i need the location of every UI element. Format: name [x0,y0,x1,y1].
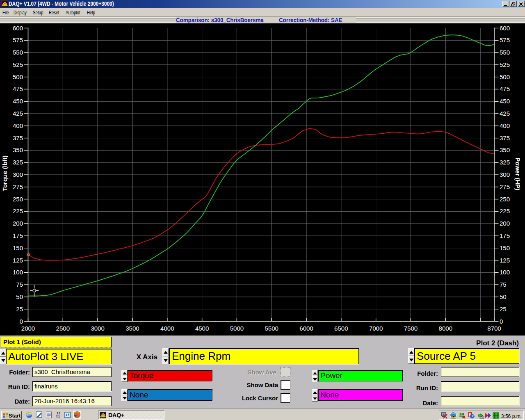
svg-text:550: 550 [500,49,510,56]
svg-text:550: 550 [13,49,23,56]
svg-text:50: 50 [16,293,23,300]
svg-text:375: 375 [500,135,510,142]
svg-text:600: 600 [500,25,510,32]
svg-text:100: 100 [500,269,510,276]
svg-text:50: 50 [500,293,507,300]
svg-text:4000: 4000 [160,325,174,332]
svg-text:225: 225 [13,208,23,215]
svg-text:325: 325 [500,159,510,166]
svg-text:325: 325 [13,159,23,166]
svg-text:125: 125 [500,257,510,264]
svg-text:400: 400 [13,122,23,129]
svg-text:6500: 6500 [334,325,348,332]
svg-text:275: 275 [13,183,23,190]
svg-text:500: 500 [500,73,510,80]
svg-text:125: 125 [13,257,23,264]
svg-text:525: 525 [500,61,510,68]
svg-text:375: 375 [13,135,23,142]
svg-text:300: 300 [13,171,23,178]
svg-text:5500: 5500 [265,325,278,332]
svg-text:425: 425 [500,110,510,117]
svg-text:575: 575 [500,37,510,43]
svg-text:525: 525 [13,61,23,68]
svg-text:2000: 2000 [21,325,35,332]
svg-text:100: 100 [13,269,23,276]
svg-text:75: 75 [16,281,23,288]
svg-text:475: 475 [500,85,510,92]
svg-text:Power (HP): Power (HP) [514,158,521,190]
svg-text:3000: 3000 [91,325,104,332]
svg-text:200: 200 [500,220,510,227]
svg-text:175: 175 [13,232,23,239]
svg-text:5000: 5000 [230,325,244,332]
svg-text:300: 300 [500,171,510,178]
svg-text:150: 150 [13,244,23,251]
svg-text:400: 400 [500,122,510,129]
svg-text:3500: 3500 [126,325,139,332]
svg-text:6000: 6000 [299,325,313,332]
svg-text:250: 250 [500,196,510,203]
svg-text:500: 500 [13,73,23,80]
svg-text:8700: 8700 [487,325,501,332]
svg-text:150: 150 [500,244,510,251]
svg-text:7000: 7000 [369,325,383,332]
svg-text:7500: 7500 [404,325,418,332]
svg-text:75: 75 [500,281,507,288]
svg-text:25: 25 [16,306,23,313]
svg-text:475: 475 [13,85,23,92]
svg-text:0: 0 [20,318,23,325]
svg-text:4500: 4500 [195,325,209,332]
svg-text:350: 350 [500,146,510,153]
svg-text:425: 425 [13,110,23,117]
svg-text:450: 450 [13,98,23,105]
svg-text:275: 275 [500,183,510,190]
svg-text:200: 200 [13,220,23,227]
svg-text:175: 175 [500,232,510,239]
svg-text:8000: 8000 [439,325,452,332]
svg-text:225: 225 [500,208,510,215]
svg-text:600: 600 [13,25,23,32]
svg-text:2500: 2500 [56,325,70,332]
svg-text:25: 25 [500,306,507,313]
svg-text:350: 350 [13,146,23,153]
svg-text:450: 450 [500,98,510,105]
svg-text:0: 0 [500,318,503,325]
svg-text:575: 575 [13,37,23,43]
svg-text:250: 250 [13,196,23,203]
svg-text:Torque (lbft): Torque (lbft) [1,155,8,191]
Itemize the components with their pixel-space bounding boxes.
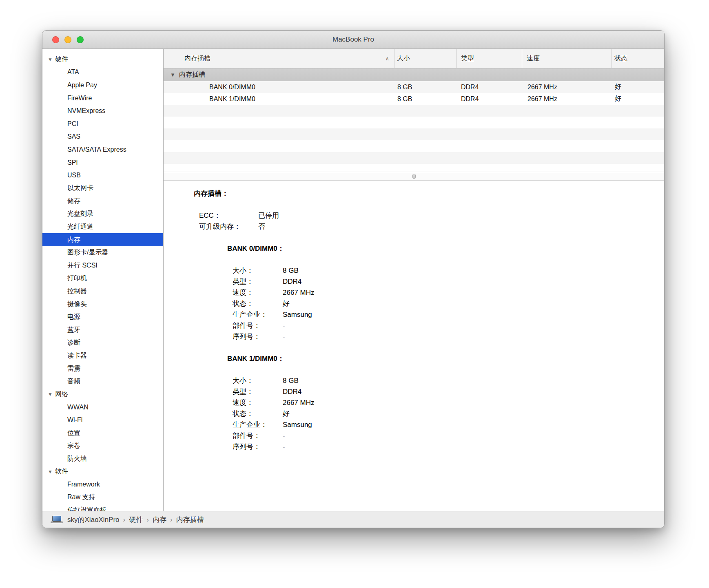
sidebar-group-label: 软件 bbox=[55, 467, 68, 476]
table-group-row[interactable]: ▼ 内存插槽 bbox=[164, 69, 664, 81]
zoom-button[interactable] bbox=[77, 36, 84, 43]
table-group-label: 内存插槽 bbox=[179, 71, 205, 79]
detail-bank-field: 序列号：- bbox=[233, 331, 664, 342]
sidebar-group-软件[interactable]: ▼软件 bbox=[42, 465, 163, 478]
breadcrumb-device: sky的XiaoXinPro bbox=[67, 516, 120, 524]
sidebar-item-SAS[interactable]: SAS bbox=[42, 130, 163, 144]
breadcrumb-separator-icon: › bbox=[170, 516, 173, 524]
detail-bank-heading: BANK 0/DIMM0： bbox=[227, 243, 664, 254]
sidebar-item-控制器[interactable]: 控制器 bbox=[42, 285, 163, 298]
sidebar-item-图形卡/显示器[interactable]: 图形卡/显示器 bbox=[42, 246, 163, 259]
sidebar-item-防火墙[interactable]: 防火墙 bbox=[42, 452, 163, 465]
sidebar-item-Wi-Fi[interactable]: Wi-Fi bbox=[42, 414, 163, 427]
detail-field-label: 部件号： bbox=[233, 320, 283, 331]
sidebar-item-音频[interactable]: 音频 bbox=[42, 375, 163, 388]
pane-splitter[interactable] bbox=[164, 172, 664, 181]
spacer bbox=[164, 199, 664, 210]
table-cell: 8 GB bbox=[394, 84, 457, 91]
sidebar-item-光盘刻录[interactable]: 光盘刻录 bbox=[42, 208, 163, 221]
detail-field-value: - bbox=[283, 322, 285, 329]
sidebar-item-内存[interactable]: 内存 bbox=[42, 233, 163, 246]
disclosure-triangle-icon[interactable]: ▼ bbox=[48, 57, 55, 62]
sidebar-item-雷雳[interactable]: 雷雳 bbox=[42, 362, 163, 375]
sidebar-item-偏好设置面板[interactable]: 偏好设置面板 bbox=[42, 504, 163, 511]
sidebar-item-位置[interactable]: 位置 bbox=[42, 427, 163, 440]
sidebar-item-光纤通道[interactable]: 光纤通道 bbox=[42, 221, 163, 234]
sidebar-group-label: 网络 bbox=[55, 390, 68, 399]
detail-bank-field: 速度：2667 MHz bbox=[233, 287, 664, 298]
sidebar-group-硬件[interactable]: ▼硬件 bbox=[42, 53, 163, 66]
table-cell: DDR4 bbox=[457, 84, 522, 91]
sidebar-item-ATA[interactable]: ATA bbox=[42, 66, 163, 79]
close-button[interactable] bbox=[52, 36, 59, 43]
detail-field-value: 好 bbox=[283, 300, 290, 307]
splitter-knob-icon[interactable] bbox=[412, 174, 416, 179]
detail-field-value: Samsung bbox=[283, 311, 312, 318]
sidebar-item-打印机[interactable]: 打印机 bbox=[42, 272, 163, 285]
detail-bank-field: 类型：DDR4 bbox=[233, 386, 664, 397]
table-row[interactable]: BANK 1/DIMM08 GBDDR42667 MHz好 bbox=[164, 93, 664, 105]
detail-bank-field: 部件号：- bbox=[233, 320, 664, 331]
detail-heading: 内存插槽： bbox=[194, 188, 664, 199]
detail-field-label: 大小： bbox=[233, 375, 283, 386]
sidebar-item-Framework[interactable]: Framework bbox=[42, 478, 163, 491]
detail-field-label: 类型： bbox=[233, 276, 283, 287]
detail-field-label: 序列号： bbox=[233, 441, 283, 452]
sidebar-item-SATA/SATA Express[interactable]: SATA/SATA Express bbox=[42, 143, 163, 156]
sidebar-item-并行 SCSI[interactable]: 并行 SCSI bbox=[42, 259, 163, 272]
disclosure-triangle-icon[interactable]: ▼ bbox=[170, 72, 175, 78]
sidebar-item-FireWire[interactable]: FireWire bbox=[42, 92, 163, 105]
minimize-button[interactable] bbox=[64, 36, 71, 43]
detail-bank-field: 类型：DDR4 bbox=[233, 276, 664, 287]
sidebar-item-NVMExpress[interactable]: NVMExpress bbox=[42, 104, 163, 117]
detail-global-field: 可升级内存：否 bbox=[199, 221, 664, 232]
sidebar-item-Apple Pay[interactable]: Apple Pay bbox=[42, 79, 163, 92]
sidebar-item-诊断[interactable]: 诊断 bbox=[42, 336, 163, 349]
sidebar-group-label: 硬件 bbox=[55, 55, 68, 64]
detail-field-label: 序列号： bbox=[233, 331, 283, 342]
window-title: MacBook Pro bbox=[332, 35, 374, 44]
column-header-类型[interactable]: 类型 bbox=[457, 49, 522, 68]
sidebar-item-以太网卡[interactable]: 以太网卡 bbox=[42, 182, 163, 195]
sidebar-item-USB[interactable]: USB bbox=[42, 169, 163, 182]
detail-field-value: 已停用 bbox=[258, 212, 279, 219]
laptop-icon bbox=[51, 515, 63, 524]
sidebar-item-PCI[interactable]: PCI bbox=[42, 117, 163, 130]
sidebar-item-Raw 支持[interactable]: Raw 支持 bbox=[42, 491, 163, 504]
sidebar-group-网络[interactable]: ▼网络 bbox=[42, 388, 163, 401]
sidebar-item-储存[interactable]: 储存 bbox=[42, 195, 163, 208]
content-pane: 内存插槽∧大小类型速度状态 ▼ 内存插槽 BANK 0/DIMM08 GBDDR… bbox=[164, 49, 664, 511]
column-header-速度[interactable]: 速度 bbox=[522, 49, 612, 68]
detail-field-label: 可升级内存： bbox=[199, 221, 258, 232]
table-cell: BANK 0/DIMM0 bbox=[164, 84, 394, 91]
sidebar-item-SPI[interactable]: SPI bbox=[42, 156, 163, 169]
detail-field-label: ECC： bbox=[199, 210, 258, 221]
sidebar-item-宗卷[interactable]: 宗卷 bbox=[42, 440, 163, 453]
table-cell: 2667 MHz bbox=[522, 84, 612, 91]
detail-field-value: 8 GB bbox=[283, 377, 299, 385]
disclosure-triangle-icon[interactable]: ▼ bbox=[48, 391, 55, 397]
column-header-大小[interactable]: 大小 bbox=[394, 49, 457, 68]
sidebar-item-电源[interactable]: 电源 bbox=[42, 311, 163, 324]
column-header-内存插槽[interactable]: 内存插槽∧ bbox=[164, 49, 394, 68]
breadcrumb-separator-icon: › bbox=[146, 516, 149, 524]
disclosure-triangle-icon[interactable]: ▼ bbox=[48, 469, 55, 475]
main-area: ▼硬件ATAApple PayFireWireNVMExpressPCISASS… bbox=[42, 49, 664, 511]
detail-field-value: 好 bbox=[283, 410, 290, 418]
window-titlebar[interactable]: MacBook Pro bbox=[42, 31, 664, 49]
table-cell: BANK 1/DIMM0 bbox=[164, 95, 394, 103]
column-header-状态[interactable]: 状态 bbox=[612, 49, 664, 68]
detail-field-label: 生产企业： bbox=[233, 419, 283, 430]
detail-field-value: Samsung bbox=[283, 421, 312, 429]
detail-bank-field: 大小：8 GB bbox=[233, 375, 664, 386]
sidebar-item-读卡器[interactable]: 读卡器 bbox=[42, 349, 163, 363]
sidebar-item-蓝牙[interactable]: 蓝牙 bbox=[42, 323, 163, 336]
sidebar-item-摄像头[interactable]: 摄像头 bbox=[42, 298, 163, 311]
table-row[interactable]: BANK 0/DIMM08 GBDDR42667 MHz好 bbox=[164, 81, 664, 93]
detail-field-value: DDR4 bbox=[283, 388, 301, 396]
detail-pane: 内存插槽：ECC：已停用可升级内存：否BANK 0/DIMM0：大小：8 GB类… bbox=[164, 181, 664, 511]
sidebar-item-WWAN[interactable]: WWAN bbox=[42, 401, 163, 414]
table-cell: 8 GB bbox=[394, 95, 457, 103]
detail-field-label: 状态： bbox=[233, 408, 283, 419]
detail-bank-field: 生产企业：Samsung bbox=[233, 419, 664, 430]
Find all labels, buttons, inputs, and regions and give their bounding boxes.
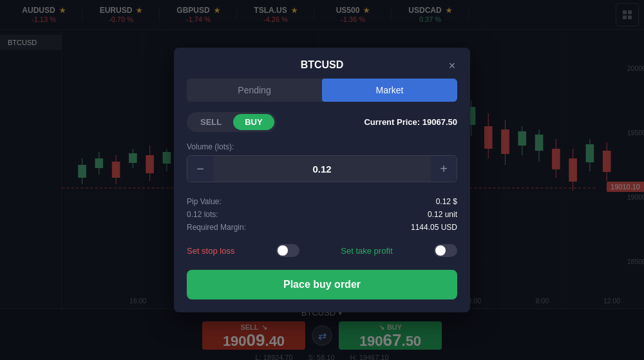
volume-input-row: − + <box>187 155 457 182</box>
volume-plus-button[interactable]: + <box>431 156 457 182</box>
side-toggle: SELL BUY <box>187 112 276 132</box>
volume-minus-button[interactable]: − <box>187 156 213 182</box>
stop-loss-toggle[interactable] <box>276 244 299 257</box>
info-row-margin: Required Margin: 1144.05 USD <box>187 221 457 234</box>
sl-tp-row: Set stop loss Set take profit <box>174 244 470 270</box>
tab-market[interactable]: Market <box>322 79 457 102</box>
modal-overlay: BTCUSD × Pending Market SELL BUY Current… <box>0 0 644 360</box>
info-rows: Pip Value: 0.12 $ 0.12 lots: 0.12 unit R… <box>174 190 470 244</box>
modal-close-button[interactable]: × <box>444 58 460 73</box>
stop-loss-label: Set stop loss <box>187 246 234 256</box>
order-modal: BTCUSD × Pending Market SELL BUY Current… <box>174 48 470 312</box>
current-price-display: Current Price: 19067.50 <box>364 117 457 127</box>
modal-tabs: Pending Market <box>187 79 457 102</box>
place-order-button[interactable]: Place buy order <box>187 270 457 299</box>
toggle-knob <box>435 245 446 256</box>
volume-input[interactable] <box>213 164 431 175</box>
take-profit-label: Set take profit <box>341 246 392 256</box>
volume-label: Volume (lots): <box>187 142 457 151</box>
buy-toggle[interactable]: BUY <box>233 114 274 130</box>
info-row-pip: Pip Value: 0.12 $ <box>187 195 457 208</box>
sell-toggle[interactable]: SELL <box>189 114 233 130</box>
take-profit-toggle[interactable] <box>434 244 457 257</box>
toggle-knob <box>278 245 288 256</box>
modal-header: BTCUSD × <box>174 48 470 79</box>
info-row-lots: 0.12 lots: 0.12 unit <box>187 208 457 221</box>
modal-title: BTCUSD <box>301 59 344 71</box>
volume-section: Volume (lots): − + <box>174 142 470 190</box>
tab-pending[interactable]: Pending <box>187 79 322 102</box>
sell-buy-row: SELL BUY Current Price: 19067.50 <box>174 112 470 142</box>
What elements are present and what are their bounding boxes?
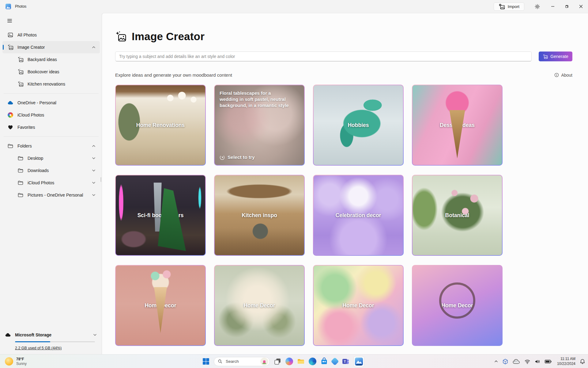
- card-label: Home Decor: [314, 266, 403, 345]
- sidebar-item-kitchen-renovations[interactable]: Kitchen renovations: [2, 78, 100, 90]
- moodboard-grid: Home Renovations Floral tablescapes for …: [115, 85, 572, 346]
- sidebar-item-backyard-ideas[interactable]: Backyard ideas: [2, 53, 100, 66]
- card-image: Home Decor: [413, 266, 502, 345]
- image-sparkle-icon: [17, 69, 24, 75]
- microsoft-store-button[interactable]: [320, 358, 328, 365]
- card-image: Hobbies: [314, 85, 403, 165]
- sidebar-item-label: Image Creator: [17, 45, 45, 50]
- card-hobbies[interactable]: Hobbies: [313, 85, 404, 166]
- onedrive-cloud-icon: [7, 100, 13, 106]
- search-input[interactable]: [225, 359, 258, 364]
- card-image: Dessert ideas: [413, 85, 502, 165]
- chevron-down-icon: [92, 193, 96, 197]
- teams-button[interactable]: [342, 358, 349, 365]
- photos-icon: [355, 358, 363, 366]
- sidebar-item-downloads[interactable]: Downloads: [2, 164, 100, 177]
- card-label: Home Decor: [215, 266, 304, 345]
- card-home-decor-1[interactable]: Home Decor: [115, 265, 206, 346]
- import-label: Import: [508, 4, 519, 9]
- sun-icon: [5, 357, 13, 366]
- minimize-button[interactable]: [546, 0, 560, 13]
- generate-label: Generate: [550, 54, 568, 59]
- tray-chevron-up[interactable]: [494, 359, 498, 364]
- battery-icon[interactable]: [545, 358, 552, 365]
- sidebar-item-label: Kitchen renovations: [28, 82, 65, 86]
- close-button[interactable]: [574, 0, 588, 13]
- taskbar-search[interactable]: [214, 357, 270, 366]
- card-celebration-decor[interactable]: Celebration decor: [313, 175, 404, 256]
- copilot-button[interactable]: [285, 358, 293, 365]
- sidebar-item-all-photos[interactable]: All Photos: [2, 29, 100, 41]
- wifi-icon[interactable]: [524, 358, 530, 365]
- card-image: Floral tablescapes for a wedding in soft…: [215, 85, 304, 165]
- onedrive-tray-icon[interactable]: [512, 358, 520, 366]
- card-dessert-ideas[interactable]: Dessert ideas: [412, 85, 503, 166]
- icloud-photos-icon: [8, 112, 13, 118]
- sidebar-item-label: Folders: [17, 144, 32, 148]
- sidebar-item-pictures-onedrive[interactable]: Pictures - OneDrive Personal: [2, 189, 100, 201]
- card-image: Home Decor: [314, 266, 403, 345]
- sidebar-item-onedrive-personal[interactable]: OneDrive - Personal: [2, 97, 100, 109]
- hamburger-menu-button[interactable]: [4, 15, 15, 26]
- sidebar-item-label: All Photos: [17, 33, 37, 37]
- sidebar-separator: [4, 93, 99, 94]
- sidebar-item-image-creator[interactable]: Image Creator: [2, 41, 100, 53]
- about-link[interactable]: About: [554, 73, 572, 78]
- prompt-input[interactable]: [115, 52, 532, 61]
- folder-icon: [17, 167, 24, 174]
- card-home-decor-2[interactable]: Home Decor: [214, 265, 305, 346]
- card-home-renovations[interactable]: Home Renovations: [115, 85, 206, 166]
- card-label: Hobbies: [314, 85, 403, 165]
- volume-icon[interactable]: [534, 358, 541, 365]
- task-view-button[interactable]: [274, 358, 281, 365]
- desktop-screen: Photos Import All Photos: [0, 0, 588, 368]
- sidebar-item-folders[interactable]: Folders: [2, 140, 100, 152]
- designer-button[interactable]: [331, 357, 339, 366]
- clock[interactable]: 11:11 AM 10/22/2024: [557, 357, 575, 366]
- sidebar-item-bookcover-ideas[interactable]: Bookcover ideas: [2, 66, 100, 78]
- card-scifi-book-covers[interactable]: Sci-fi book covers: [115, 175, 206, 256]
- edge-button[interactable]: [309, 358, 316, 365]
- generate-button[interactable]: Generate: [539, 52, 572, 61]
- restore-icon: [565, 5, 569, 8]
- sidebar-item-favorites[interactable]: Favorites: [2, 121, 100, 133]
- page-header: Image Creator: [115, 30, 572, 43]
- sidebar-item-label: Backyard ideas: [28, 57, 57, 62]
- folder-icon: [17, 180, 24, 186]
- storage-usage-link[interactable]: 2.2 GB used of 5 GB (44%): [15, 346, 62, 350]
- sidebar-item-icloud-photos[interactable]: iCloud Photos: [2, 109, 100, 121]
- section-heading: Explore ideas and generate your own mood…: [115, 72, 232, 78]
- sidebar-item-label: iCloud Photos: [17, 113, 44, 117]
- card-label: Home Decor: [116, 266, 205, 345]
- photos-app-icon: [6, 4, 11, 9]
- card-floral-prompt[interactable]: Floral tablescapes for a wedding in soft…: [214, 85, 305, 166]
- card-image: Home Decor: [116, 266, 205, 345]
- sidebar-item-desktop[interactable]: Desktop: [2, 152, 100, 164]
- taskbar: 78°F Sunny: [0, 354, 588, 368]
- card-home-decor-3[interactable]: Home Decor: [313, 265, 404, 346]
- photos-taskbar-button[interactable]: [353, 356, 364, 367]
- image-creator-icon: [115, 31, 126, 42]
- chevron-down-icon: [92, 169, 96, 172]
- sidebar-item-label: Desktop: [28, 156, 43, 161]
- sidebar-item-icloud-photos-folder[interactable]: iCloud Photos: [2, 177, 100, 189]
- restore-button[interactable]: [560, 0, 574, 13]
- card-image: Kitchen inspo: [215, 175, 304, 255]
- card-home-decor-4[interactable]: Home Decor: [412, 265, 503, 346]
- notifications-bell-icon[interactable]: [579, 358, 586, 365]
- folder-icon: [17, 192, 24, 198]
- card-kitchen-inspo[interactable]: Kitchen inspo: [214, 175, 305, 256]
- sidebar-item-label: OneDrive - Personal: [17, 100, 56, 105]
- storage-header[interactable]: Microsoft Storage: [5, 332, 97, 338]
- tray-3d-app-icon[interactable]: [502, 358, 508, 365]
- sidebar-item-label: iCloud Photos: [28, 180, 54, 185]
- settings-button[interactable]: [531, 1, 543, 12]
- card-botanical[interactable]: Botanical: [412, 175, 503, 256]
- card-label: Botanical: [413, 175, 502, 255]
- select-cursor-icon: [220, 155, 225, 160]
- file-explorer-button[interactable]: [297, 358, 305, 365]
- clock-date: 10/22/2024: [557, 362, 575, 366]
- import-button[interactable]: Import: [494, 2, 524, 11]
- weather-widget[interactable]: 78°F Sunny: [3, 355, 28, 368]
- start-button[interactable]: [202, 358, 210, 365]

- **Instructions for the task**
What is needed is every line from the data above that includes the string "column", copied out.

- **Response to the task**
column-header-类型[interactable]: 类型 bbox=[457, 49, 522, 68]
column-header-速度[interactable]: 速度 bbox=[522, 49, 612, 68]
column-header-大小[interactable]: 大小 bbox=[394, 49, 457, 68]
column-header-内存插槽[interactable]: 内存插槽∧ bbox=[164, 49, 394, 68]
column-header-状态[interactable]: 状态 bbox=[612, 49, 664, 68]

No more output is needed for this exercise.